VII. HETTY'S FIRST LESSONS 
VIII. HETTY DESOLATE
IX. WHAT TO DO WITH HER? 
X. THE NEW HOME 
XI. HETTY TURNS REBEL 
XII. A COTTAGE CHILD AGAIN 
XIII. A TRICK ON THE GOVERNESS 
XIV. HETTY'S CONSTANCY 
XV. THE CHILDREN'S DANCE 
XVI. A TRIAL OF PATIENCE 
XVII. HETTY'S FUTURE IS PLANNED 
XVIII. REINE GAYTHORNE 
XIX. IF SHE WAS DROWNED, HOW CAN SHE BE HETTY? 
XX. HAPPY HETTY 
 
CHAPTER I 
. 
FOUR YEARS OLD. 
In all England there is not a prettier village than Wavertree. It has no 
streets; but the cottages stand about the roads in twos and threes, with 
their red-tiled roofs, and their little gardens, and hedges overrun with 
flowering weeds. Under a great sycamore tree at the foot of a hill 
stands the forge, a cave of fire glowing in the shadows, a favourite 
place for the children to linger on their way to school, watching the 
smith hammering at his burning bars, and hearing him ring his cheery 
chimes on the anvil. Who shall say what mystery surrounds the big 
smith, as he strides about among his fires, to the wide bright eyes that 
peer in at him from under baby brows, or what meanings come out of 
his clinking music to four-year-old or eight-year-old ears? 

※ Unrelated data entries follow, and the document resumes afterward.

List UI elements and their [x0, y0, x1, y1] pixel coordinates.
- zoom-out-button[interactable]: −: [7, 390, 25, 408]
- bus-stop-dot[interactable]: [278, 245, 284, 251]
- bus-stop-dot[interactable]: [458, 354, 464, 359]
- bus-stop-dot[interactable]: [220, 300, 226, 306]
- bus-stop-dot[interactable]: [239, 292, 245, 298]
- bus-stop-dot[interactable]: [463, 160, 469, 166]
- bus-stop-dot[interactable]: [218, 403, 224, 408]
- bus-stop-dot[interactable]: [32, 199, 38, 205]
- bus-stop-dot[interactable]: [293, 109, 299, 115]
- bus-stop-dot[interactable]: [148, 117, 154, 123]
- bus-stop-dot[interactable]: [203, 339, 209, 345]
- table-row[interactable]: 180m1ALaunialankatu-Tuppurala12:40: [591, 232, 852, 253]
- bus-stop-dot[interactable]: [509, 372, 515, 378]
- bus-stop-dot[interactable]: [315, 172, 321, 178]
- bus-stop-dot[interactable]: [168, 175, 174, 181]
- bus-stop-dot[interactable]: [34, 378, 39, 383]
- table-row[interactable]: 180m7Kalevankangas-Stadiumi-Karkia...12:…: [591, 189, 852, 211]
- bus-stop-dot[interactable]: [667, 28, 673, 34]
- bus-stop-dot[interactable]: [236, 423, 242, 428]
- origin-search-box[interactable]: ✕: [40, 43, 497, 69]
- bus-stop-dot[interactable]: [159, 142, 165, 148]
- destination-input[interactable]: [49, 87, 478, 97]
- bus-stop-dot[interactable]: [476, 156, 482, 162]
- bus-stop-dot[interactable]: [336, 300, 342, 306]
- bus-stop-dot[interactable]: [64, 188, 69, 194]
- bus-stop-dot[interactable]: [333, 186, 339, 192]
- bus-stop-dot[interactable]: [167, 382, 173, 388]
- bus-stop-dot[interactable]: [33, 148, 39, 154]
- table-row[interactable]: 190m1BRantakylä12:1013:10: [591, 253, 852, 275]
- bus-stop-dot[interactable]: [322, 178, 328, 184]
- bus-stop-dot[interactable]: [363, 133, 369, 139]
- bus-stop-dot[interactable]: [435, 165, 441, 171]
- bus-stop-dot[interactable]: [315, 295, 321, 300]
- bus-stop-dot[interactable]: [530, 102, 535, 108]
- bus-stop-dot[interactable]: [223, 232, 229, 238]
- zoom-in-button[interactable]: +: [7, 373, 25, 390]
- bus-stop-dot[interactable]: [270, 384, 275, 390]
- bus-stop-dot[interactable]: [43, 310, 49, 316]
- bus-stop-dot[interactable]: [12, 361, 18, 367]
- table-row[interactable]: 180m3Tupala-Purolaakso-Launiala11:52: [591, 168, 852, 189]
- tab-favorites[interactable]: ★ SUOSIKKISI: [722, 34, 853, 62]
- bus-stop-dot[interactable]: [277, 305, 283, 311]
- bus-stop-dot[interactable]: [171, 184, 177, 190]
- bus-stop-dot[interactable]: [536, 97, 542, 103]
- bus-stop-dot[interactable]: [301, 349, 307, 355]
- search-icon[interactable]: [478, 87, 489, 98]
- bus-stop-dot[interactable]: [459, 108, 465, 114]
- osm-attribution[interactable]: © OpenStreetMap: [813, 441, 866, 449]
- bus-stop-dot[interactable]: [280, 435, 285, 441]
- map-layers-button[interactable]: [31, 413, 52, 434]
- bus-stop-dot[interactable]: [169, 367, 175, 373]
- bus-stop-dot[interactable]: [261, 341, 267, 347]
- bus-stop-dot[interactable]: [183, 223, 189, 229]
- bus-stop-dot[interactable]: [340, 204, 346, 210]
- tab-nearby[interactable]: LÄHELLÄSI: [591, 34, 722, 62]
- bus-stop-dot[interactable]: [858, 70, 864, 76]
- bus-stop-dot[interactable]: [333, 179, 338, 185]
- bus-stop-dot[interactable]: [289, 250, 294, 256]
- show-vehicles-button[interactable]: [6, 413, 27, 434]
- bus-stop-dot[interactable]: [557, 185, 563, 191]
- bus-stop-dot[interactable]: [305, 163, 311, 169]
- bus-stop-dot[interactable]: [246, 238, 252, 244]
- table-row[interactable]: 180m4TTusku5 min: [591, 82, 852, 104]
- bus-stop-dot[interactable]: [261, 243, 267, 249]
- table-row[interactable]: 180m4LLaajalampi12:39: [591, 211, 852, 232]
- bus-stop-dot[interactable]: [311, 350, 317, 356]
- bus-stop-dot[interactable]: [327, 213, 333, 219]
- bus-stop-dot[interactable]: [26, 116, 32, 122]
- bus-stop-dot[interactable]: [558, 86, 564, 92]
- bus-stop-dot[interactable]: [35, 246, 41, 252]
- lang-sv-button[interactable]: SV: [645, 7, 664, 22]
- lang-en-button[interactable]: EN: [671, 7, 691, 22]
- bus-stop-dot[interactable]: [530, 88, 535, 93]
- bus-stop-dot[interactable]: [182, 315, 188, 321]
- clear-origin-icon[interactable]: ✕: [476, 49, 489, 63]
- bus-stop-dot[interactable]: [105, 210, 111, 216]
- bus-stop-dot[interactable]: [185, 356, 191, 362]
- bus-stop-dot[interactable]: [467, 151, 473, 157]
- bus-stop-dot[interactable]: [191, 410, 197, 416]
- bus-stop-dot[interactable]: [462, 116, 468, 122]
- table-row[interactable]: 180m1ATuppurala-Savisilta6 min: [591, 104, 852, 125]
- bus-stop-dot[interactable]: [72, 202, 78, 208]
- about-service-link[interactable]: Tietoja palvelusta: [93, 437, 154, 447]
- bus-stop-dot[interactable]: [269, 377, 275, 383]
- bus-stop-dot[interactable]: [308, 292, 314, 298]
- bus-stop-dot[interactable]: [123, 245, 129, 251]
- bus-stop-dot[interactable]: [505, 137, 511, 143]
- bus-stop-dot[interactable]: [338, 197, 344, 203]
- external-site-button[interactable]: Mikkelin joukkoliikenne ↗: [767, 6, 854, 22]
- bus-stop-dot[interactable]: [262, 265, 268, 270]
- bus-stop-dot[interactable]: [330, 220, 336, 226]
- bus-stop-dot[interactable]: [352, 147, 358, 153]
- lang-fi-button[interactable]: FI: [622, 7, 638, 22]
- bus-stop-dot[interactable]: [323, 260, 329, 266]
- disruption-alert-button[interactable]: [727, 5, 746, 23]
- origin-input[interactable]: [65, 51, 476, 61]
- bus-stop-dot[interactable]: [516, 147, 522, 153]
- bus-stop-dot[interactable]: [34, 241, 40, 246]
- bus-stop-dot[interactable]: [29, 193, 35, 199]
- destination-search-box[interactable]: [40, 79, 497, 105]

Little Hetty was only four years old when she stood for five or ten 
minutes of one long summer day looking in at the forge, and watching 
and listening with all the energy that belonged to her. She had a little 
round pink face with large brown eyes as soft as velvet, and wide open 
scarlet lips. Her tiny pink calico frock was clean and neat, and her 
shoes not very much broken, though covered with dust. Altogether 
Hetty had the look of a child who was kindly cared for, though she had 
neither father nor mother in the world. 
Two or three great strong horses, gray and bay, with thick manes and
tails, came clattering up to the door of the forge, a man astride on one 
of them. Hetty knew the horses, which belonged to Wavertree Hall, and 
were accustomed to draw the long carts which brought the felled trees 
out of the woods to the yard at the back of the Hall. Hetty once had 
thought that the trees were going to be planted again in Mrs. Enderby's 
drawing-room, and had asked why the pretty green leaves had all been 
taken off. She was four years old now, however, and she knew that the 
trees were to be chopped up for firewood. She clapped her hands in 
delight as the great creatures with their flowing manes came trotting up 
with their mighty hoofs close to her little toes. 
"You little one, run away," cried the man in care of the horses; and 
Hetty stole into the forge and stood nearer to the fire than she had ever 
dared to do before. 
"Hallo!" shouted Big Ben the smith; "if this mite hasn't got the courage 
of ten! Be off, you little baggage, if you don't want to have those pretty 
curls o' yours singed away as bare as a goose at Michaelmas! As for 
sparks in your eyes, you sha'n't have 'em, for you don't want 'em. Eyes 
are bright enough to light up a forge for themselves." 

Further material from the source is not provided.